Authorization status is a baseline, not a differentiator. Beyond authorization, evaluate:
| Factor | Why It Matters | How to Assess |
|---|---|---|
| Industry experience | A C3PAO that has assessed similar organizations understands your technology stack | Ask directly; request references from comparable organizations |
| Assessment team composition | The specific assessors matter, not just the organization | Ask to meet the proposed lead assessor; verify LCCA certification on Cyber AB site |
| Scheduling availability | Assessment queues run 8–12 weeks from engagement to start | Ask for current scheduling lead time upfront |
| Pre-assessment support | Some C3PAOs offer readiness reviews; others do not | Determine whether they will review your SSP before the assessment |
| Assessment scope understanding | Do they understand your environment (OT/ICS, cloud-native, multi-site)? | Provide a brief environment overview in your initial discussion |
| Pricing structure | Fixed-fee vs. time-and-materials matters for budget certainty | Request a detailed written statement of work |
| Communication quality | The engagement before assessment day predicts the engagement during it | Evaluate responsiveness and clarity in initial interactions |
Assessment Fee Ranges
Indicative CMMC Level 2 certification assessment fees from authorized C3PAOs currently range from approximately $30,000 to $100,000 for the assessment itself, exclusive of preparation services. Fee drivers include:
- Number of in-scope assets
- Number of assessment locations (multi-site assessments cost more)

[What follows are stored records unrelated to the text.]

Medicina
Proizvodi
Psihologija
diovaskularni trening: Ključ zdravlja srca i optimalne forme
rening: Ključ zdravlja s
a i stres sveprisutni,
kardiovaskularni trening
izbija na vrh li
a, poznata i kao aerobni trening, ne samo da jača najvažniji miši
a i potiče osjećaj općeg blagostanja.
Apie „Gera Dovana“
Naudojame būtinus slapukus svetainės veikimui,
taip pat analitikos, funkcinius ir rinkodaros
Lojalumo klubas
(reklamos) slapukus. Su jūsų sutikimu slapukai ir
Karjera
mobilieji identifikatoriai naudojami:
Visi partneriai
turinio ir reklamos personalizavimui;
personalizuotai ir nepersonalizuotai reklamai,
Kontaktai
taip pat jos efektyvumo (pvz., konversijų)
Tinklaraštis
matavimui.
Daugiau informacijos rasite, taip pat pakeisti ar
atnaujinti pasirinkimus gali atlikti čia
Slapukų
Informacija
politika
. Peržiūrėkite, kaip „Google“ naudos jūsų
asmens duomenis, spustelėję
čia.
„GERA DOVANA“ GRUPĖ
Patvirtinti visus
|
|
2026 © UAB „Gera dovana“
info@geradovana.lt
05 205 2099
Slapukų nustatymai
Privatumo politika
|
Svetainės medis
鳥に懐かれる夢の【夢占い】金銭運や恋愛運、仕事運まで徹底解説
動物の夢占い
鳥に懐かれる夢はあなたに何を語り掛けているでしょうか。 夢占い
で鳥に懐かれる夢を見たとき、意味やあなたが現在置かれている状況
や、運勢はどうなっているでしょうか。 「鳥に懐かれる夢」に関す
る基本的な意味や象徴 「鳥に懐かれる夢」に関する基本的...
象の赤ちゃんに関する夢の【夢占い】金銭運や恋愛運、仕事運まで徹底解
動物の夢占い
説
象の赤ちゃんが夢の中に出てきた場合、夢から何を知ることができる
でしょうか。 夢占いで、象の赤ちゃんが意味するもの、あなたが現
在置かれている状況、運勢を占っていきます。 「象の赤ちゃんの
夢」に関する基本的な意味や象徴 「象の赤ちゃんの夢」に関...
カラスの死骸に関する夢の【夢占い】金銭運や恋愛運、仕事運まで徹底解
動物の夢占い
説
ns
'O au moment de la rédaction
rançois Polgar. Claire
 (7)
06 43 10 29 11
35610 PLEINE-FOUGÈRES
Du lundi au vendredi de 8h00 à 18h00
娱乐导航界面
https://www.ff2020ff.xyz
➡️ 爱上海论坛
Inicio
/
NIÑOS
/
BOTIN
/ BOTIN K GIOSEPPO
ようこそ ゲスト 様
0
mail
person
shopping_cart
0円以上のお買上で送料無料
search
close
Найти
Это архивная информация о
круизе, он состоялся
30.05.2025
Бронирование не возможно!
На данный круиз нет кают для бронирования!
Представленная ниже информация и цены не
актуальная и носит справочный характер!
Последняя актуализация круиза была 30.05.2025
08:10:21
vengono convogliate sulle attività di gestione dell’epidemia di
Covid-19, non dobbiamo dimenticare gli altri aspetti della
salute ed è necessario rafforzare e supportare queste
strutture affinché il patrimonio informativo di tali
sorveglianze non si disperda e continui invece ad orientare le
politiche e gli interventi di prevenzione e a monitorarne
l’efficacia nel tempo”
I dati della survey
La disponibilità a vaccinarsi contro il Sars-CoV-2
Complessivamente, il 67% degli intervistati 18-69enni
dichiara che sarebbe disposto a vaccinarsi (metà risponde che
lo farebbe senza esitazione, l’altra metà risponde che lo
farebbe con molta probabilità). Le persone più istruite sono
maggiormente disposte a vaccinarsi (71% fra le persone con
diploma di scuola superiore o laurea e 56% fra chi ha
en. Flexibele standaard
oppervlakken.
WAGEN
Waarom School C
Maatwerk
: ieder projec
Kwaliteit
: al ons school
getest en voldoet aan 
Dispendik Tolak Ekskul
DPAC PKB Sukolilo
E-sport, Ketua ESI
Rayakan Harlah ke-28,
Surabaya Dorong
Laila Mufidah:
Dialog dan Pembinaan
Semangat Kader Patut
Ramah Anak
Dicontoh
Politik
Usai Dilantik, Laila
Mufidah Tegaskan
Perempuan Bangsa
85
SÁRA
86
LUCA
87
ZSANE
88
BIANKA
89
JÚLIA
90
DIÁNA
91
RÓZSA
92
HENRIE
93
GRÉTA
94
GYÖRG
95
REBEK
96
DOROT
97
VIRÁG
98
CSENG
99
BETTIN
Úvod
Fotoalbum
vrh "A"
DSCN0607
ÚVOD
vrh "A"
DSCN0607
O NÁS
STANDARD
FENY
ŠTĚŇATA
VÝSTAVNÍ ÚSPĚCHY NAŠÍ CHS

- Environment complexity (cloud-heavy environments require additional time)
- Whether the C3PAO performs a pre-assessment readiness review
- Travel costs for on-site assessment activities
| Organization Profile | Indicative Assessment Fee |
|---|---|
| Small org, single site, 20–50 in-scope assets | $30,000–$50,000 |
| Mid-size org, single/dual site, 50–200 assets | $45,000–$75,000 |
| Large org, multi-site, complex environment | $60,000–$100,000+ |
3. What Assessors Actually Do: The Assessment Methodology
The CMMC Assessment Guide Level 2 (DoD CIO, Version 2.13 or current) is the assessor's manual. Understanding it from the assessor's perspective transforms preparation from guesswork into a structured readiness exercise.
Assessment Methods
For each of the 110 NIST SP 800-171 Rev 2 requirements and their corresponding 320 assessment objectives in 800-171A, assessors apply three methods:
| Method | Description | What Assessors Are Looking For |
|---|---|---|
| Examine | Review documentation, policies, configurations, records | Existence, completeness, consistency, and currency of artifacts |
| Interview | Question personnel responsible for the control | Ability to describe implementation without reading from SSP; knowledge of procedures |
| Test | Technical verification of implementation | Actual controls function as documented; vulnerabilities are not present |
Most Level 2 controls require all three methods. The combination of examine + interview + test is what makes CMMC assessments genuinely rigorous. An assessor who reviews a well-written MFA policy (examine), interviews the IT administrator who explains how MFA was deployed (interview), then tests a login attempt and confirms MFA is enforced (test) has applied the full methodology.
Finding Categories
| Finding | Definition | Impact |
|---|---|---|
| MET | All applicable assessment objectives for the requirement are satisfied | Positive; contributes to SPRS score |
| NOT MET | One or more assessment objectives are not satisfied | Negative; SPRS deduction; POA&M required if conditional certification sought |
| NOT APPLICABLE | The requirement does not apply to the organization's environment | Neutral; must be documented and justified |
Assessment Timeline
A typical C3PAO assessment for a mid-size organization runs:
- Pre-assessment documentation review: 1–2 weeks (remote)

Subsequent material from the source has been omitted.